実写版『美女と野獣』せっかくいいところもあるのにいじり過ぎて微妙に

美女と野獣 2017

『美女と野獣』ビル・コンドン監督 2017)は悪くはないし、ヴィジュアルはかなりよいと云ってよいが、余計な要素を詰め込みすぎて、それらがよい効果をあげていないので長く感じる。

アニメ版の野獣は背中が盛り上がっていて四つ足動物が二足歩行している感じが出ていたが、実写版は顔や角のデザインはいいのに背筋が伸びていて、迫力が薄れている。

ルミエールは動くと普通の人間みたいで、脚はもっと燭台っぽい方がよかった。

黒人のキャストが混じっていて、黒人を差別するつもりはないし、黒人がいる必然性があればいいのだが、これは単に現実世界の大人の事情で、そういうことが思い浮かぶと夢の世界に入り込めない。映画とは完全な世界を創り出せるものだと思うが、こういうのは本当に嫌。

ガストンがベルの父親を殺そうとするのはいくらなんでもやりすぎ。作った人は本当にこれがよいと思ったのだろうか。その後に精神病院送りにしようとするのは悪さが弱まっているではないか。

ベルの母親をせっかく出したのに、どのように素敵だったのかが抽象的にしか描かれておらず、見捨てられてかわいそうすぎる。こんな中途半端な描き方なら、ない方がましだ。過去の事情を話した父親にベルは”I understand”と云うが字幕は「いいのよ」となっていて、いやいや、仕方なかったとはいえ、よくはないでしょう。

野獣とガストンの対決で、アニメ版は野獣がガストンに逃げ道を残したのにガストンが深追いしたために落下してしまうが、実写版は離れた場所から飛び道具を使って、足場が崩れてガストンが落下する。こんなのただの事故じゃないか。足場が崩れなかったらどうなるのか。アニメ版のガストンは、それほどまでに野獣に嫉妬していたのだなと同情もするが、実写版はただの卑怯な悪人。ガストンを結構嫌いじゃない私からすると全然駄目。

終盤の瀕死の野獣とベルのシーンに第三者はいらない。ここは本当にいらない改変だ。

野獣の変身のところの光がモワーンとしていて、アニメ版のようにほとばしり出る光ではない。暗い場面でバシーッと強い光が出るのがかっこいいのに。

駄目なところは多いが、自然の風景や城の内部はとても美しい。家来たちのデザインもかなりいい。

城の中でのベルと野獣の関係ややりとりはすごくいい。ここはよくなっている改変で、とても気に入った。

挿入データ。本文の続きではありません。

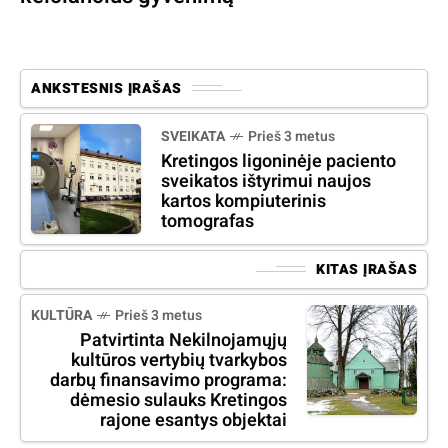
ANKSTESNIS ĮRAŠAS
SVEIKATA
Prieš 3 metus
Kretingos ligoninėje paciento
sveikatos ištyrimui naujos
kartos kompiuterinis
tomografas
KITAS ĮRAŠAS
KULTŪRA
Prieš 3 metus
Patvirtinta Nekilnojamųjų
kultūros vertybių tvarkybos
darbų finansavimo programa:
dėmesio sulauks Kretingos
rajone esantys objektai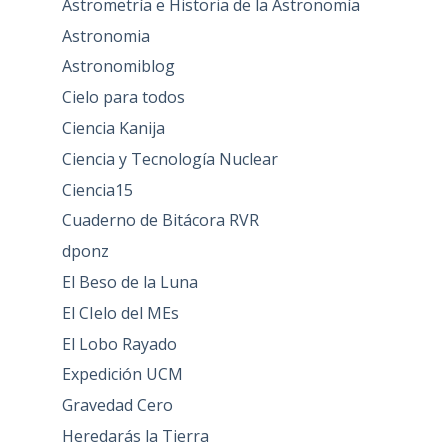
Astrometría e Historia de la Astronomía
Astronomia
Astronomiblog
Cielo para todos
Ciencia Kanija
Ciencia y Tecnología Nuclear
Ciencia15
Cuaderno de Bitácora RVR
dponz
El Beso de la Luna
El CIelo del MEs
El Lobo Rayado
Expedición UCM
Gravedad Cero
Heredarás la Tierra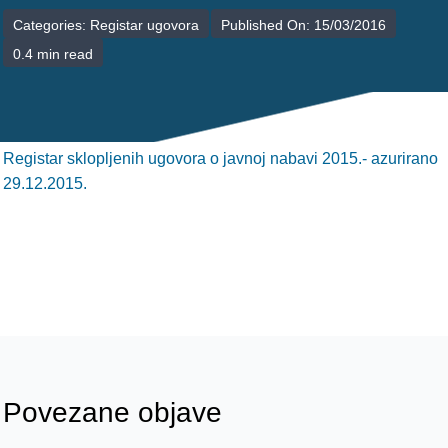
POLIKLINIKE
Categories:
Registar ugovora
Published On: 15/03/2016
0.4 min read
PALIJATIVNA SKRB
JEDINICE NEZDRAVSTVENIH DJELATNOSTI
RAVNATELJSTVO
Registar sklopljenih ugovora o javnoj nabavi 2015.- azurirano
29.12.2015.
Povezane objave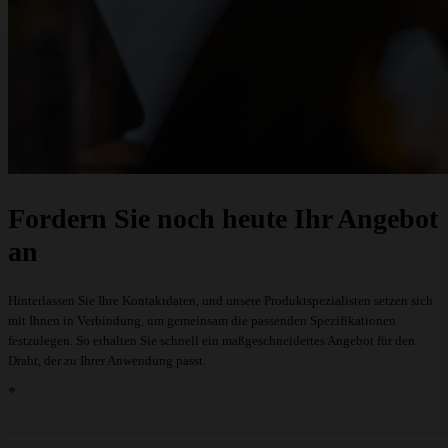
Fordern Sie noch heute Ihr Angebot
an
Hinterlassen Sie Ihre Kontaktdaten, und unsere Produktspezialisten setzen sich
mit Ihnen in Verbindung, um gemeinsam die passenden Spezifikationen
festzulegen. So erhalten Sie schnell ein maßgeschneidertes Angebot für den
Draht, der zu Ihrer Anwendung passt.
recaptcha::recaptcha.recaptcha_v3_error_message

私はミュージカル版の野獣のソロ「愛せぬならば」に思い入れが強いので、曲が変わっていることを知って少し残念に思ったのだが、新曲「ひそかな夢」もいいじゃありませんか。どちらも悔恨とベルへの愛を歌っているが、「ひそかな夢」の方がラヴソング度が上がっている。「愛せぬならば」に匹敵するくらいグッときたし、野獣が階段を登って塔の上の方へ行くのも「愛せぬならば」を思わせ、素晴らしい。ただ、歌の終わりをもっとガーッと盛り上げて、歌が終わった後に余韻が欲しかった。すぐに別の騒がしいシーンが始まる。という不満を持ちながら最後まで観たら、エンドクレジットで流れる「ひそかな夢」は最後がガーッと盛り上がっていて、一番最後の歌なので当然余韻が残る。何故劇中でそうしないのか。

ミュージカル版の野獣の変身の後のベルとのデュエットがすごく好きなのだが、ここは「愛せぬならば」のメロディなので実写版ではカットだ。

全体的に何かせわしない映画だよね。やはりオリジナルは偉大だ。くだらない自己満足な部分をカットして「人間に戻りたい」を入れた方が、よほど『美女と野獣』らしい映画になっただろう。普通にリメイクすればよいのに、この作品に限らず作り手の「俺ら面白いことやってます」的なものが透けて見えるのは興ざめなものだ。